ENTRIES PROVIDED

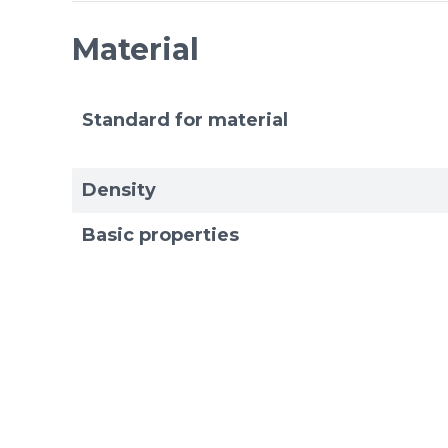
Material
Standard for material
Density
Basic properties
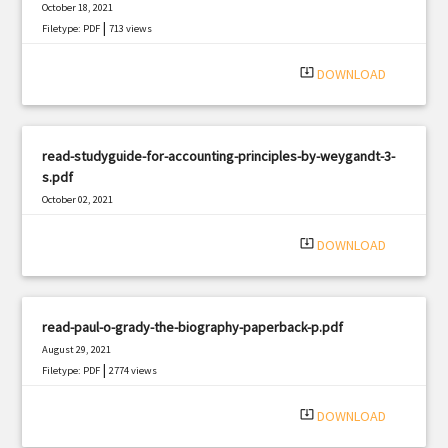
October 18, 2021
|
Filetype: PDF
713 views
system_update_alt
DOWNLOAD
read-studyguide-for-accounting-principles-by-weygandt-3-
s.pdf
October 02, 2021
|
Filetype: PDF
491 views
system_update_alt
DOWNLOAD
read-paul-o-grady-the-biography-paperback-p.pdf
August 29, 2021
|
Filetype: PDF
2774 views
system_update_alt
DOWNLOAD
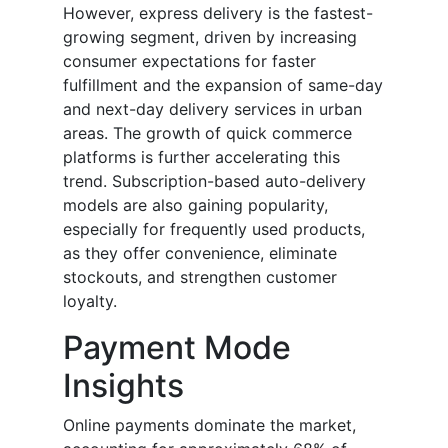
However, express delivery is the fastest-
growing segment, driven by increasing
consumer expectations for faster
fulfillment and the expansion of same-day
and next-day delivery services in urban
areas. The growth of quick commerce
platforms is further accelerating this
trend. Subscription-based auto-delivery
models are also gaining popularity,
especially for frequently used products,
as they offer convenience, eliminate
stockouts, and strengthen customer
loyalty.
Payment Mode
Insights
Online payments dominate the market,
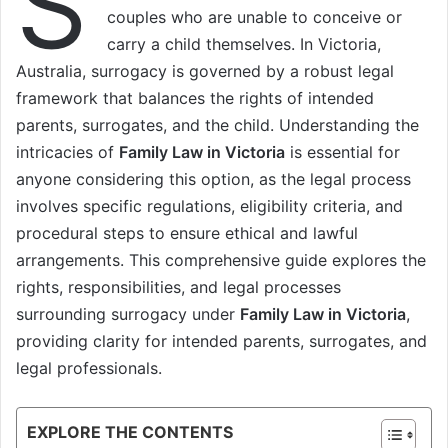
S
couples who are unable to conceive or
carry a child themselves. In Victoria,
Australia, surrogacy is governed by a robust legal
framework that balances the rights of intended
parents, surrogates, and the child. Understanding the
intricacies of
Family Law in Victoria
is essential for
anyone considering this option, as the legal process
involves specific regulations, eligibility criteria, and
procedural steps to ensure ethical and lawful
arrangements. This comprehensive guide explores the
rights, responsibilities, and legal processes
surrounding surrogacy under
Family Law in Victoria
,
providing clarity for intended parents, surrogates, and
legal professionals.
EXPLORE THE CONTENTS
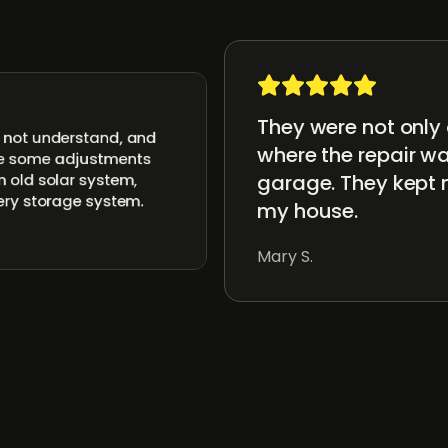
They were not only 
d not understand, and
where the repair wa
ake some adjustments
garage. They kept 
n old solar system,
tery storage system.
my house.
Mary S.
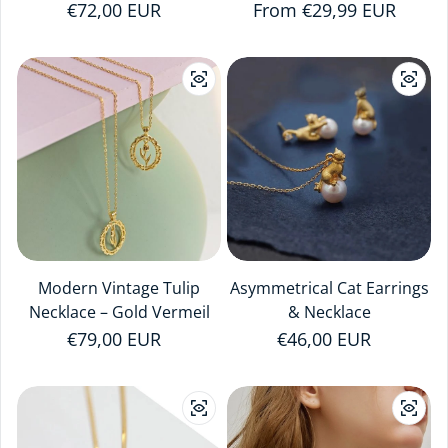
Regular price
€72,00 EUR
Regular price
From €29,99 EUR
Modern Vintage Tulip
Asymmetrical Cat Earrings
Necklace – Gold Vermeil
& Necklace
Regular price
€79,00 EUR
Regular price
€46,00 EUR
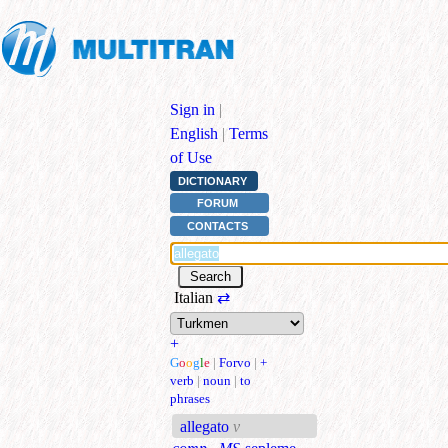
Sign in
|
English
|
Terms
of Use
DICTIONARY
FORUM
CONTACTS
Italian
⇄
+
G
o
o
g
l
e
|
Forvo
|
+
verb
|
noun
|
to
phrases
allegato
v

--

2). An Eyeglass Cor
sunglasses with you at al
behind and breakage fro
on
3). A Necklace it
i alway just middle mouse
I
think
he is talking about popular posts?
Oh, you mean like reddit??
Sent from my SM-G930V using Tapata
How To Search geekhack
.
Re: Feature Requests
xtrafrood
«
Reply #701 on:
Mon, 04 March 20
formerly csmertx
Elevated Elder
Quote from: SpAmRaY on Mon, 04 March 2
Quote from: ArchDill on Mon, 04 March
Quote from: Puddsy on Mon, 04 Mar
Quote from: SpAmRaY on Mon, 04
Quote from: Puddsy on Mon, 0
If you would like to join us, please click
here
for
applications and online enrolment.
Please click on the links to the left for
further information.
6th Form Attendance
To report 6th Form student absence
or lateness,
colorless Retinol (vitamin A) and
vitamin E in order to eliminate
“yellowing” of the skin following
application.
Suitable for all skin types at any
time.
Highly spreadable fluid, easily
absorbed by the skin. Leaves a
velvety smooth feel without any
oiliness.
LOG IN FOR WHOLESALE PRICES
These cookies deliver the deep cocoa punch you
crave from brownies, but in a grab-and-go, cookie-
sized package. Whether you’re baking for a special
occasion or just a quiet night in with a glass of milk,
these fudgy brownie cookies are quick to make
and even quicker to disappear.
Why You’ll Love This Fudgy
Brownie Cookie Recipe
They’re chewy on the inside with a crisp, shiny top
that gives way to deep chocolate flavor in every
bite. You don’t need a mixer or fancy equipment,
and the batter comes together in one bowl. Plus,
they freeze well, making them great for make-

YOUR ASSIGNMENT
What lines of the material contain "eliminate"? Show them.

SOLUTION TO THIS TASK
as they offer convenience, eliminate
vitamin E in order to eliminate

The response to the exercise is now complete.